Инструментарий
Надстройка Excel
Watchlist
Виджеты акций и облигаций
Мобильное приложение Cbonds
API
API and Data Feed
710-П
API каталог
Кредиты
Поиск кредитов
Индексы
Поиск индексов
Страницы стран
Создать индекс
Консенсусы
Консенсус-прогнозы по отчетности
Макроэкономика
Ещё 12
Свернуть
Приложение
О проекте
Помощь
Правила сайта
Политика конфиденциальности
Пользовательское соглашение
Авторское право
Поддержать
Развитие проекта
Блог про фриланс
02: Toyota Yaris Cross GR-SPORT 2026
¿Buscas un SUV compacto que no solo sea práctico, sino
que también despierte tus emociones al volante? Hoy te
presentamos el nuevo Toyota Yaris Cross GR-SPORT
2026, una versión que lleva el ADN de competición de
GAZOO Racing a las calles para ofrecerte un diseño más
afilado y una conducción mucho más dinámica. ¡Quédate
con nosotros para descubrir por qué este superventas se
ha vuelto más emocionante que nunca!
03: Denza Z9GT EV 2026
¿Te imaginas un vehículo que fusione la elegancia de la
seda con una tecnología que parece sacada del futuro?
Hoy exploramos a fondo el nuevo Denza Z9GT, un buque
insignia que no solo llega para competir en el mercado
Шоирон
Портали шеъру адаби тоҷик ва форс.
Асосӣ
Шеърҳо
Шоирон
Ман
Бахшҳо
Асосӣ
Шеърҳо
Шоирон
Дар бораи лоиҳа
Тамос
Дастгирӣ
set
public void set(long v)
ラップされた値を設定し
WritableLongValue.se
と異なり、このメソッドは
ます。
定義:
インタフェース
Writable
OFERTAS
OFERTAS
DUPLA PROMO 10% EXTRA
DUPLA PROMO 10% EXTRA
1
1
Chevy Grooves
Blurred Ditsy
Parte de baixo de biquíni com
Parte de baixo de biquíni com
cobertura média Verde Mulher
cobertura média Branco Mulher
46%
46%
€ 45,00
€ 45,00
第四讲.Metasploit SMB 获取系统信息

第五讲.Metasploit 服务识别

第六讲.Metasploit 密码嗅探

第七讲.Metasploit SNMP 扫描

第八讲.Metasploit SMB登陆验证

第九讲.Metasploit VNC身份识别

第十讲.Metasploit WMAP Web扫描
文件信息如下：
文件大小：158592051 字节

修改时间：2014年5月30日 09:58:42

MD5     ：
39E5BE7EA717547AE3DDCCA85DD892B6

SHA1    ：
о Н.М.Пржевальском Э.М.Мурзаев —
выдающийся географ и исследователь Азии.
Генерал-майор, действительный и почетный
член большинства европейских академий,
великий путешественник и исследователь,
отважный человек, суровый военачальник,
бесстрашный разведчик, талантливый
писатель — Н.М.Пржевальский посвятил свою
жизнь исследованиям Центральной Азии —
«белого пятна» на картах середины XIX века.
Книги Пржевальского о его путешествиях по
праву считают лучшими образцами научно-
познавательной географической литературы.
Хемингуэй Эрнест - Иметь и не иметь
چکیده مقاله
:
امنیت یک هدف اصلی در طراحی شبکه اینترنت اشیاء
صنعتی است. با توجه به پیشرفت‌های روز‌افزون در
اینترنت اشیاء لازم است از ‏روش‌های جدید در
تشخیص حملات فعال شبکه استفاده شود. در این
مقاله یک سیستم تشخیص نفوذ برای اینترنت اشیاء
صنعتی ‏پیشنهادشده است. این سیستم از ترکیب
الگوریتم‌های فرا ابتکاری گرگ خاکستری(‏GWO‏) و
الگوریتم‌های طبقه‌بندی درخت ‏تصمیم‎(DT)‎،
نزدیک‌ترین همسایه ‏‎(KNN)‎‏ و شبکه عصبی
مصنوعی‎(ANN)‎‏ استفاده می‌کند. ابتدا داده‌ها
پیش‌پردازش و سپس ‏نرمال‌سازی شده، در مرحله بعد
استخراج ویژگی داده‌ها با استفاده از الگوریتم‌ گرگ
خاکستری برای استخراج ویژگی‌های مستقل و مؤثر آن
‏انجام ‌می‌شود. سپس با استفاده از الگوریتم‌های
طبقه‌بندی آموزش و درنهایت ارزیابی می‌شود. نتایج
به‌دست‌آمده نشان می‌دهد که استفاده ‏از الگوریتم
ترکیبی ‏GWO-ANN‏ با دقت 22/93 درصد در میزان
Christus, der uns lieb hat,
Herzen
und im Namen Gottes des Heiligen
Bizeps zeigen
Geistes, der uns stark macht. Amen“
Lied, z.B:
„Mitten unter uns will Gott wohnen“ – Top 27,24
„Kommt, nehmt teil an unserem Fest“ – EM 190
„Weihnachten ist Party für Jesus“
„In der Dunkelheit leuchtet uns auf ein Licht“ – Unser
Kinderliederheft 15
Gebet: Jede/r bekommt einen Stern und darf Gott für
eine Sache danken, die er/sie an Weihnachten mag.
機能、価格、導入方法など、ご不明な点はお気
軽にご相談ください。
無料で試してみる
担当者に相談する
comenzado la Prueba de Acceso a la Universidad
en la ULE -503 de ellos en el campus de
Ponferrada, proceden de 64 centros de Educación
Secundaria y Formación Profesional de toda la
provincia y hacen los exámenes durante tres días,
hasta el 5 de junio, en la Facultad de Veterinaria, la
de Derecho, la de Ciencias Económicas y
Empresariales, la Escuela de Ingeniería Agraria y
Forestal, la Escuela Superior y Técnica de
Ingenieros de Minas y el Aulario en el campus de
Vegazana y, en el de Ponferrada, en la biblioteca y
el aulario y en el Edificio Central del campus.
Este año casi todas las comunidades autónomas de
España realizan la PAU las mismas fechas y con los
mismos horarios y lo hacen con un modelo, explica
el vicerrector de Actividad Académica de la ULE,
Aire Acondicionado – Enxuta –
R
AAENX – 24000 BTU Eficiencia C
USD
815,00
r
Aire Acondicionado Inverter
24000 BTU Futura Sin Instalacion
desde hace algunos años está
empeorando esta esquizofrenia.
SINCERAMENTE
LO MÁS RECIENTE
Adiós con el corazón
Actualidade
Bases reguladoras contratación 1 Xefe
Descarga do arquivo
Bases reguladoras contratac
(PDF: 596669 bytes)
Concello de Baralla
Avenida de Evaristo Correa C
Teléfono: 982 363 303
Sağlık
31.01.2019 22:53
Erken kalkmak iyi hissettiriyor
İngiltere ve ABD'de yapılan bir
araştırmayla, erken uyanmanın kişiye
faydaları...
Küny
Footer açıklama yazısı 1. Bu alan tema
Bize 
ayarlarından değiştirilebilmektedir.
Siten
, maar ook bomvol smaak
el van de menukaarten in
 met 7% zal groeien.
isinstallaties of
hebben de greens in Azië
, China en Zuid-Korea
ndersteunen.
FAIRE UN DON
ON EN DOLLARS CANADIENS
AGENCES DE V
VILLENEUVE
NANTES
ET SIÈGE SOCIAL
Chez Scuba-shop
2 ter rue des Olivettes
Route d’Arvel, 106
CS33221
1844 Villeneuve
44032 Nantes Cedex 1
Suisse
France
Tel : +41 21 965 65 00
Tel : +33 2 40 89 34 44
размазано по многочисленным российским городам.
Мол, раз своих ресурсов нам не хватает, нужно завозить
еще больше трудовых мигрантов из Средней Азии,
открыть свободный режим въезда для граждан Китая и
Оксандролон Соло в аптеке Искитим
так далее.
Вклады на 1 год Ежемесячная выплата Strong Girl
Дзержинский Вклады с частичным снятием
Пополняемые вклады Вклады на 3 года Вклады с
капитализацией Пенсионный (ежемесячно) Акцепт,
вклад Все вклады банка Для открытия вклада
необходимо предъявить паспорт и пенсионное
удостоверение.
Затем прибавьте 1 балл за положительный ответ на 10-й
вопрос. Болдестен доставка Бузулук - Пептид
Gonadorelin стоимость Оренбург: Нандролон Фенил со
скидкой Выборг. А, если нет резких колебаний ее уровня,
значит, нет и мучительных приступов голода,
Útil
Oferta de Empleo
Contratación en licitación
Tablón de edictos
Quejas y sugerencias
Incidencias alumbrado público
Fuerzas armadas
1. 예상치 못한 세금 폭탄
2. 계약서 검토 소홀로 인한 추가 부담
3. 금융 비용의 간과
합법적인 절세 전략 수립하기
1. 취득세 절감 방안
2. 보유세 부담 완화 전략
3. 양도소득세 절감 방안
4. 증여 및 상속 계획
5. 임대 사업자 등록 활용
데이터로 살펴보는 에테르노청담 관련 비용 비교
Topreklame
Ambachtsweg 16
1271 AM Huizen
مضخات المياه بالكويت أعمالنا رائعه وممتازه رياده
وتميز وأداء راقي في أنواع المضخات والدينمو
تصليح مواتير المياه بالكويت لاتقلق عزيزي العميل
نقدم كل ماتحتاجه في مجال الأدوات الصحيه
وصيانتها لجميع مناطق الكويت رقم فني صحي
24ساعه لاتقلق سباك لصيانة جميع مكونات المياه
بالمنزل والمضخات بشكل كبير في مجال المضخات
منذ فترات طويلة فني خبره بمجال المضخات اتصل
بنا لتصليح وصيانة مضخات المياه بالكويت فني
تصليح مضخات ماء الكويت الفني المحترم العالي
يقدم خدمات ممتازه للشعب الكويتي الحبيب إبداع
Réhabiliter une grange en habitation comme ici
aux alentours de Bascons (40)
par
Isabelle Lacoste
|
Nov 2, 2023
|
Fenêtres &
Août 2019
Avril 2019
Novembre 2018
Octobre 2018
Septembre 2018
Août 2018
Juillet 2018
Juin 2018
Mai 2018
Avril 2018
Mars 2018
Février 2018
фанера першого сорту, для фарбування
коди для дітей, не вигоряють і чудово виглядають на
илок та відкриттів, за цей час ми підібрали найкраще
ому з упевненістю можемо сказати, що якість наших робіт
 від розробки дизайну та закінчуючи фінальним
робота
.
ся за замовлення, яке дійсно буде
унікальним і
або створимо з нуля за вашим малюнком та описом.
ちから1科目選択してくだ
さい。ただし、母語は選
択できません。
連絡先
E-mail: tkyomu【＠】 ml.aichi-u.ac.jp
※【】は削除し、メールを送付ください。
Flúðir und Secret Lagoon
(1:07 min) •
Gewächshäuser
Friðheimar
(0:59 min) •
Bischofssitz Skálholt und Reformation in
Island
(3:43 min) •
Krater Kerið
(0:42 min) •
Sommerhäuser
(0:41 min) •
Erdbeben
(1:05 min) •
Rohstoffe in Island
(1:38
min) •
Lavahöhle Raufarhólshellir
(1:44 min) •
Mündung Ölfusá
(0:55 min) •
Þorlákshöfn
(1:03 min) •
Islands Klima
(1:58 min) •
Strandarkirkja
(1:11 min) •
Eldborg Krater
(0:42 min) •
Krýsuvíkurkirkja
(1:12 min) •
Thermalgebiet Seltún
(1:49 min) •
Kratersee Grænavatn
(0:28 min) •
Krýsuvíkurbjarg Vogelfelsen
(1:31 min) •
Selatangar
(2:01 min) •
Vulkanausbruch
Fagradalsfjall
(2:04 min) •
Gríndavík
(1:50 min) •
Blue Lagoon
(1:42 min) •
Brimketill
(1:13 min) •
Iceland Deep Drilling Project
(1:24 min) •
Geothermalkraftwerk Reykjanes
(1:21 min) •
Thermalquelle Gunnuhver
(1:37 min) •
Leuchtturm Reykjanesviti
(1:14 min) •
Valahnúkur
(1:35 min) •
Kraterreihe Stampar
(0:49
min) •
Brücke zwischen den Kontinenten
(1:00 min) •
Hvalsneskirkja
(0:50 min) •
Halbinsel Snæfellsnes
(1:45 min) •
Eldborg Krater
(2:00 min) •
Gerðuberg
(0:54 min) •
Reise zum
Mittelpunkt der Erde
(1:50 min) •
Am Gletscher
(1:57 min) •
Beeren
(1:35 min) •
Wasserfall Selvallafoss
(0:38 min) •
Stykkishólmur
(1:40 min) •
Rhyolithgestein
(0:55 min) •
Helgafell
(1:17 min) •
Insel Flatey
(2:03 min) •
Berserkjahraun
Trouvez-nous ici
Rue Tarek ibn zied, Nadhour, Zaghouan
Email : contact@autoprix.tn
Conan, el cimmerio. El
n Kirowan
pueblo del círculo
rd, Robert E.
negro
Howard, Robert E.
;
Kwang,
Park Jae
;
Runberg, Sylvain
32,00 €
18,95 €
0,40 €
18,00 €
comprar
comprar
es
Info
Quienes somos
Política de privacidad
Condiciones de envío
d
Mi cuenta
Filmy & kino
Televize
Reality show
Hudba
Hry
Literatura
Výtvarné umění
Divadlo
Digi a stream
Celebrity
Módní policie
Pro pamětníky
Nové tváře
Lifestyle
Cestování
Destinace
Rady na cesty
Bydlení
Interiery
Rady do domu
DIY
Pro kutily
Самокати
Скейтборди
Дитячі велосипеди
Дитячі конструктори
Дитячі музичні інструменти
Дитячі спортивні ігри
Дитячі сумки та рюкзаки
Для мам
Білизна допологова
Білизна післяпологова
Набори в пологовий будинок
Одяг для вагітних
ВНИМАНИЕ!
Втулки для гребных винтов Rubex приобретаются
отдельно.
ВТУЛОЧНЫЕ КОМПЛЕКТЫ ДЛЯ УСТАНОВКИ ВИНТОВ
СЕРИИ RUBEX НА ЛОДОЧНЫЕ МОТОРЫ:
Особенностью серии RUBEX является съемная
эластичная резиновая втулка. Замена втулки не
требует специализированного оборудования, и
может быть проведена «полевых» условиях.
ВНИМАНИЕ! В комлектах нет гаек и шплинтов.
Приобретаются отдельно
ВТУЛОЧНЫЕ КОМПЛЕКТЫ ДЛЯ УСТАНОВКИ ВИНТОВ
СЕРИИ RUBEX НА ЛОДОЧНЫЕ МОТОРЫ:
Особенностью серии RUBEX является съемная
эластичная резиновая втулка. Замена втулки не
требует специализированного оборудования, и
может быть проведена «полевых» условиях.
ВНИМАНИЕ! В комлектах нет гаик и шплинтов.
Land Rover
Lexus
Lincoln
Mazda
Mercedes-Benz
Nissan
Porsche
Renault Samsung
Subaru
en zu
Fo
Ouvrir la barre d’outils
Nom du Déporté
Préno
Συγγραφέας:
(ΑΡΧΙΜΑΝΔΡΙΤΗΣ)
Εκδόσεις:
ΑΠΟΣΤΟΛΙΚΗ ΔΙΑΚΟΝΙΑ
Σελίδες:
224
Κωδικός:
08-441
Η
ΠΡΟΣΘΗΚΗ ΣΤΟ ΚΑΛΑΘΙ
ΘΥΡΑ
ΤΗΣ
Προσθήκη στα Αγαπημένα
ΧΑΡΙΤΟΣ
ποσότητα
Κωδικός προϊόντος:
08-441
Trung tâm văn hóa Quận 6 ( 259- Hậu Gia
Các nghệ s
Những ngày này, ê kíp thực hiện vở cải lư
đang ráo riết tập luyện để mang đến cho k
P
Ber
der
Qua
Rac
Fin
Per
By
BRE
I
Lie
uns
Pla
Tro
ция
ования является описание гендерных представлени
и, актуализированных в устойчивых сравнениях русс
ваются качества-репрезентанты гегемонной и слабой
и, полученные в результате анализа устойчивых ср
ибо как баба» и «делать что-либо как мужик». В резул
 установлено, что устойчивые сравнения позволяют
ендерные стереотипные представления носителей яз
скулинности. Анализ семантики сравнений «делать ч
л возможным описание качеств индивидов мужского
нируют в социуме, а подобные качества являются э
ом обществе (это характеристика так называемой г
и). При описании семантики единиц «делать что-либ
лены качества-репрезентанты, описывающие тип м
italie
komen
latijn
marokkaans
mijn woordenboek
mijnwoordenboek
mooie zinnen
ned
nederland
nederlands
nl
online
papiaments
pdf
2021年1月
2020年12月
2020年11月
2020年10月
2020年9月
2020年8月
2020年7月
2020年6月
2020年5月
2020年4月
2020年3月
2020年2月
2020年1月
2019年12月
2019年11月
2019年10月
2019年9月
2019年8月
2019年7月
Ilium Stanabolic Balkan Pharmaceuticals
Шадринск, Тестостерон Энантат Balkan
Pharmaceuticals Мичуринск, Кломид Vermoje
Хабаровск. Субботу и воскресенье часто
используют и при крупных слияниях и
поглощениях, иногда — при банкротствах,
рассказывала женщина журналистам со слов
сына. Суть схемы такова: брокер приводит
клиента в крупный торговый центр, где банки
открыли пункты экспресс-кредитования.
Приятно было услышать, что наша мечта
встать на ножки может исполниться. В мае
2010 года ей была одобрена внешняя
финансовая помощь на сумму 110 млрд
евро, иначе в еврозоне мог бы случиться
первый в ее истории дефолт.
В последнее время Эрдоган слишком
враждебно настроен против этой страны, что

-=-=-

*Your assignment*: Search the entries for the word "برای". Copy every line where it occurs.

*Solution below*:
مقاله یک سیستم تشخیص نفوذ برای اینترنت اشیاء
خاکستری برای استخراج ویژگی‌های مستقل و مؤثر آن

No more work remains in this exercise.